What the task asks:
Find and copy each line of the data that includes "Backup".
====== Task data ======
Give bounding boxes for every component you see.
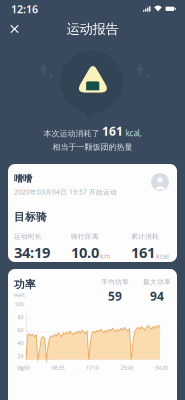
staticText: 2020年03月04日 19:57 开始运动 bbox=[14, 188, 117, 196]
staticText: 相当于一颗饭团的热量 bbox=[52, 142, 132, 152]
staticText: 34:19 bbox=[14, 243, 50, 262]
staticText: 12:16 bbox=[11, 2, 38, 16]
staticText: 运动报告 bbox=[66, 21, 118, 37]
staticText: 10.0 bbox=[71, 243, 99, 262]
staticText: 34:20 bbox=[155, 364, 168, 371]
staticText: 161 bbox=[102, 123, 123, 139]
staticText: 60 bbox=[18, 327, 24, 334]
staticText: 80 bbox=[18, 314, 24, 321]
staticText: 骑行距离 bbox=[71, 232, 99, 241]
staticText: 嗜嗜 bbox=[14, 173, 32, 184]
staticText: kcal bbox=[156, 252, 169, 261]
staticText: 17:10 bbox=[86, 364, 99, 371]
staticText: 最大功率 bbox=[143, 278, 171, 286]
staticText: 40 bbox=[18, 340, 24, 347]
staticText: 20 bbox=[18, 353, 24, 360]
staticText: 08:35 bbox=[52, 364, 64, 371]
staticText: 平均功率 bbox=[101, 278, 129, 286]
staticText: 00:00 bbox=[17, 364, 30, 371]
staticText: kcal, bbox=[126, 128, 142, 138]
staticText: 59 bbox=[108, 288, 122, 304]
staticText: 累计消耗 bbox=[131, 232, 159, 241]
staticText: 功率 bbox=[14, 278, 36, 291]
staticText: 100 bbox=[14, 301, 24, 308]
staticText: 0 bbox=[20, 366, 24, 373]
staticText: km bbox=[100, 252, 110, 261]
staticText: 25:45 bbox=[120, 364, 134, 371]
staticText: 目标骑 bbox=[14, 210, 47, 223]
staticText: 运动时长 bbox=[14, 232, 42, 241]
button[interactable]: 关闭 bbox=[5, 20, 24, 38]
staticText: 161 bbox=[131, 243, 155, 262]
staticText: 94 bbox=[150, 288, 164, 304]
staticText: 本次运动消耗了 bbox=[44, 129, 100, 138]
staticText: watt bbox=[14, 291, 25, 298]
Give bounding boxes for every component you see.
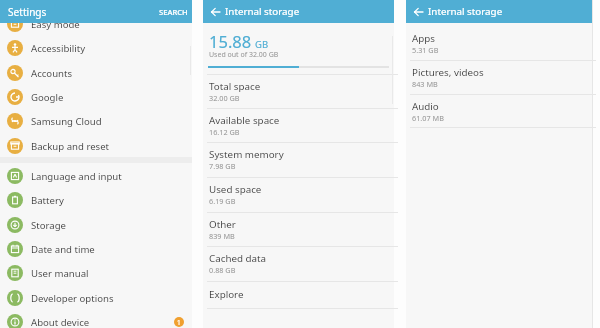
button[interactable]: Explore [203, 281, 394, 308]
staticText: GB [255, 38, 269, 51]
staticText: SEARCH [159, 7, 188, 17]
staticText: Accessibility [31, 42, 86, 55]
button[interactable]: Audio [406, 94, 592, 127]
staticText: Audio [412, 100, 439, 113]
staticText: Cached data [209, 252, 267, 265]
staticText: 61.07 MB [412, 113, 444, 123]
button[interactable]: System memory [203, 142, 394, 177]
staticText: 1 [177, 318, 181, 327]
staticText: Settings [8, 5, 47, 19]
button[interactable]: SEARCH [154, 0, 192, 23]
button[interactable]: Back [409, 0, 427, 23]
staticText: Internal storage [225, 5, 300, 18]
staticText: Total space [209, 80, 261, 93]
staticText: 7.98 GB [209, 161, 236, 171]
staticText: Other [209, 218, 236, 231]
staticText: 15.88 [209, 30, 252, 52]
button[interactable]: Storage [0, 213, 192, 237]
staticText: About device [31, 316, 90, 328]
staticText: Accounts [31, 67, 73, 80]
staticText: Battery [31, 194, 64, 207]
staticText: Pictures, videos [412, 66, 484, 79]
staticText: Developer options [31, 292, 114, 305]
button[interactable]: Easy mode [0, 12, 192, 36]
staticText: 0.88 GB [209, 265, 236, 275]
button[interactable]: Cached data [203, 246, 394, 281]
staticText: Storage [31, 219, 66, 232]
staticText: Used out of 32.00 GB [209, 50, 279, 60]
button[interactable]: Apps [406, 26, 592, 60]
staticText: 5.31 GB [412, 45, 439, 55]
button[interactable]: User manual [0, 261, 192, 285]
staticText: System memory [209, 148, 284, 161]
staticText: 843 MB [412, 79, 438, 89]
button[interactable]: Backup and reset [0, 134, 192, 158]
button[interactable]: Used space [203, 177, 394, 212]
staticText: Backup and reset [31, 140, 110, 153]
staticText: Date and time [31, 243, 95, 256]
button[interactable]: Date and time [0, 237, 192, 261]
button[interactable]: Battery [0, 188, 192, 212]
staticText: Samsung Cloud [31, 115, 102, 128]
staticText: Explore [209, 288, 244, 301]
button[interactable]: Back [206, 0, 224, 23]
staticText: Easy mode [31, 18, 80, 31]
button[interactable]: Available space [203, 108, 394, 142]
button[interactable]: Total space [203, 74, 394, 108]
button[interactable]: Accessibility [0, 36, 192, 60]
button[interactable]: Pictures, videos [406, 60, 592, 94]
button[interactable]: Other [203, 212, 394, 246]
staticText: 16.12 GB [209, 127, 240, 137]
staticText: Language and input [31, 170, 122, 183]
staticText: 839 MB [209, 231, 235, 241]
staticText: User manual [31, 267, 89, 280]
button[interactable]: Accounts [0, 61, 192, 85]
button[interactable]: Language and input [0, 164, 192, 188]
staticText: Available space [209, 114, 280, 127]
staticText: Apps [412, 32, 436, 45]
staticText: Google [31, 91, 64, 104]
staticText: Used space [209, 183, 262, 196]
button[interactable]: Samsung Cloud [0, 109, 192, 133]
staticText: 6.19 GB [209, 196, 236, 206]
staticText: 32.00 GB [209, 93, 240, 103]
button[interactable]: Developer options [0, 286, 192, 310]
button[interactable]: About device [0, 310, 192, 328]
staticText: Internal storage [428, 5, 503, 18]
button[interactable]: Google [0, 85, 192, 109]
======
Answer for the task:
button[interactable]: Backup and reset [0, 134, 192, 158]
staticText: Backup and reset [31, 140, 110, 153]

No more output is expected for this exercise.